Este período que abrange desde a migração do clã de Abraão, o estabelecimento dos hebreus na Palestina até o Êxodo (a saída do Egito) e o Cisma (separação do Reino em duas partes) está descrito na Bíblia atestando a trajetória histórica do povo hebreu paralela à adoração de um Deus único. Especula-se que o início da redação dos textos bíblicos se deu por volta do século V a.C. e seu conteúdo dá testemunhos das diversas fases da religião do povo hebreu, demonstrando grande preocupação pelo monoteísmo. Mesmo após a Diáspora, a expulsão dos hebreus da Palestina pelo governador Adriano, o povo continuou fiel às suas convicções religiosas num Deus único, princípio religioso que ficou conhecido como Judaísmo.
Como explica Rubim Santos Leão de Aquino[2],
“Traçando o itinerário espiritual dos hebreus, no decurso das diversas experiências de sua História, a Bíblia nos permite compreender a força ideológica de uma religião revelada, que conseguiu manter a unidade de um povo mesmo quando em estado de dispersão, que, afinal, lhe será característico até os nossos dias.”

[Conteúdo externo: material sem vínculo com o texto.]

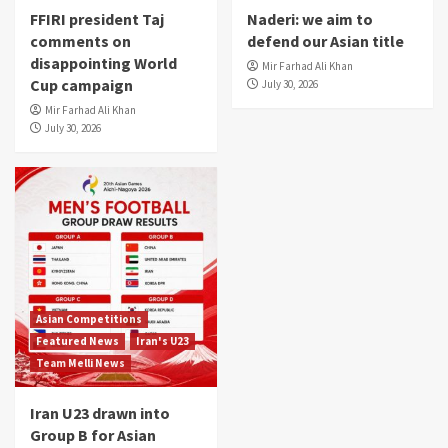
FFIRI president Taj
Naderi: we aim to
comments on
defend our Asian title
disappointing World
Mir Farhad Ali Khan
Cup campaign
July 30, 2026
Mir Farhad Ali Khan
July 30, 2026
Asian Competitions
Featured News
Iran's U23
Team Melli News
Iran U23 drawn into
Group B for Asian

Derivado de Yehudi (“descendente de Judá) – o quarto filho de Jacó, o Judaísmo está baseado não somente no monoteísmo, mas também na observância dos preceitos do Tora ou Pentateuco, que cobrem todos os aspectos da vida espiritual, moral e religiosa, e estão sintetizados nos Dez Mandamentos, transmitidos por Deus a Moisés, segundo o relato bíblico. O Tora, ou Pentateuco, abrange os cinco primeiros livros da Bíblia, sendo que os livros restantes, conhecidos pelos cristãos como Velho Testamento, incluem salmos e profecias.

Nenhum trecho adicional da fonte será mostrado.